## Exercise prompt
Pictures are not part of the copy. Reproduce all the records exactly.

## Data for the task
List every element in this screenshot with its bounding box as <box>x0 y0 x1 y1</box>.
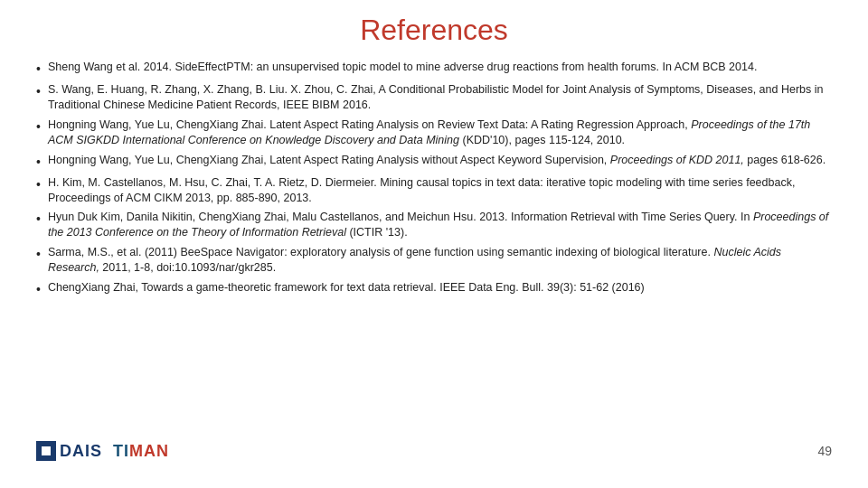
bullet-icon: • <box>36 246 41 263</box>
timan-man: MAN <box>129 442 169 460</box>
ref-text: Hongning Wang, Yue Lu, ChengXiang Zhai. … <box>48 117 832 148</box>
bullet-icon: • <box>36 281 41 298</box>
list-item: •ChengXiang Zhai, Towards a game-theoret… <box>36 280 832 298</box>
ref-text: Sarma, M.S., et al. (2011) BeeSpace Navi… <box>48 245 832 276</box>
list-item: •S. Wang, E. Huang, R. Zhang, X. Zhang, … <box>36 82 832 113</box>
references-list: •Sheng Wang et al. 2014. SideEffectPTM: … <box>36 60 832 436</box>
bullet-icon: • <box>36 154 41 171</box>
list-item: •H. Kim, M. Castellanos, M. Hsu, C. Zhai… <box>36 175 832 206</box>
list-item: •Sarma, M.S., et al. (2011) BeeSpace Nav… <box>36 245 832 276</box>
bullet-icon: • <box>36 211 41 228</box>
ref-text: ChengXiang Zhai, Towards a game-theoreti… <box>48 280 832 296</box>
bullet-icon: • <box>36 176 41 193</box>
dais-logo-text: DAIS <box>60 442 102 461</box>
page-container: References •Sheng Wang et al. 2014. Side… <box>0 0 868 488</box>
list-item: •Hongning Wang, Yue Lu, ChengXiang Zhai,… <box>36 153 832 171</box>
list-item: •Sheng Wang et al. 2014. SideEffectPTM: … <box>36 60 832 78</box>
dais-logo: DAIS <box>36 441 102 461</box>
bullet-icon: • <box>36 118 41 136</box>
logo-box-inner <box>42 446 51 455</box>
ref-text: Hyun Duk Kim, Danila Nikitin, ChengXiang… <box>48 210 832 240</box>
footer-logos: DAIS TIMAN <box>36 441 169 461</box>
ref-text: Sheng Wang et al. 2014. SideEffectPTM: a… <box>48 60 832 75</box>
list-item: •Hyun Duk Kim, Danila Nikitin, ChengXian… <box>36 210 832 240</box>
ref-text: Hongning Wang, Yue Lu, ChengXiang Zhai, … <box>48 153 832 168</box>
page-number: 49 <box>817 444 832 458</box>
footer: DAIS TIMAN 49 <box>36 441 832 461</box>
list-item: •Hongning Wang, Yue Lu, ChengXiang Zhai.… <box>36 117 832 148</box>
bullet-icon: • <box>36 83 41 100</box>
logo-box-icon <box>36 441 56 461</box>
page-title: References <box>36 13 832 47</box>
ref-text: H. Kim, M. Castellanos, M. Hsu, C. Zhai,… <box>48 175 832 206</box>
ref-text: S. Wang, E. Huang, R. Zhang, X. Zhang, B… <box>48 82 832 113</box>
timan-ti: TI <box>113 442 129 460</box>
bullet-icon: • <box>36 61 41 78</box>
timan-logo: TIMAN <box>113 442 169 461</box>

## Solution to this task
List every element in this screenshot with its bounding box as <box>x0 y0 x1 y1</box>.
bullet-icon: • <box>36 246 41 263</box>
timan-man: MAN <box>129 442 169 460</box>
ref-text: Hongning Wang, Yue Lu, ChengXiang Zhai. … <box>48 117 832 148</box>
bullet-icon: • <box>36 281 41 298</box>
list-item: •ChengXiang Zhai, Towards a game-theoret… <box>36 280 832 298</box>
ref-text: Sarma, M.S., et al. (2011) BeeSpace Navi… <box>48 245 832 276</box>
list-item: •S. Wang, E. Huang, R. Zhang, X. Zhang, … <box>36 82 832 113</box>
references-list: •Sheng Wang et al. 2014. SideEffectPTM: … <box>36 60 832 436</box>
bullet-icon: • <box>36 154 41 171</box>
list-item: •H. Kim, M. Castellanos, M. Hsu, C. Zhai… <box>36 175 832 206</box>
list-item: •Sarma, M.S., et al. (2011) BeeSpace Nav… <box>36 245 832 276</box>
bullet-icon: • <box>36 211 41 228</box>
ref-text: ChengXiang Zhai, Towards a game-theoreti… <box>48 280 832 296</box>
bullet-icon: • <box>36 176 41 193</box>
dais-logo-text: DAIS <box>60 442 102 461</box>
page-container: References •Sheng Wang et al. 2014. Side… <box>0 0 868 488</box>
list-item: •Hongning Wang, Yue Lu, ChengXiang Zhai,… <box>36 153 832 171</box>
list-item: •Sheng Wang et al. 2014. SideEffectPTM: … <box>36 60 832 78</box>
dais-logo: DAIS <box>36 441 102 461</box>
bullet-icon: • <box>36 118 41 136</box>
logo-box-inner <box>42 446 51 455</box>
ref-text: Hyun Duk Kim, Danila Nikitin, ChengXiang… <box>48 210 832 240</box>
footer-logos: DAIS TIMAN <box>36 441 169 461</box>
ref-text: Sheng Wang et al. 2014. SideEffectPTM: a… <box>48 60 832 75</box>
list-item: •Hyun Duk Kim, Danila Nikitin, ChengXian… <box>36 210 832 240</box>
ref-text: Hongning Wang, Yue Lu, ChengXiang Zhai, … <box>48 153 832 168</box>
page-number: 49 <box>817 444 832 458</box>
footer: DAIS TIMAN 49 <box>36 441 832 461</box>
list-item: •Hongning Wang, Yue Lu, ChengXiang Zhai.… <box>36 117 832 148</box>
bullet-icon: • <box>36 83 41 100</box>
logo-box-icon <box>36 441 56 461</box>
page-title: References <box>36 13 832 47</box>
ref-text: H. Kim, M. Castellanos, M. Hsu, C. Zhai,… <box>48 175 832 206</box>
ref-text: S. Wang, E. Huang, R. Zhang, X. Zhang, B… <box>48 82 832 113</box>
timan-ti: TI <box>113 442 129 460</box>
bullet-icon: • <box>36 61 41 78</box>
timan-logo: TIMAN <box>113 442 169 461</box>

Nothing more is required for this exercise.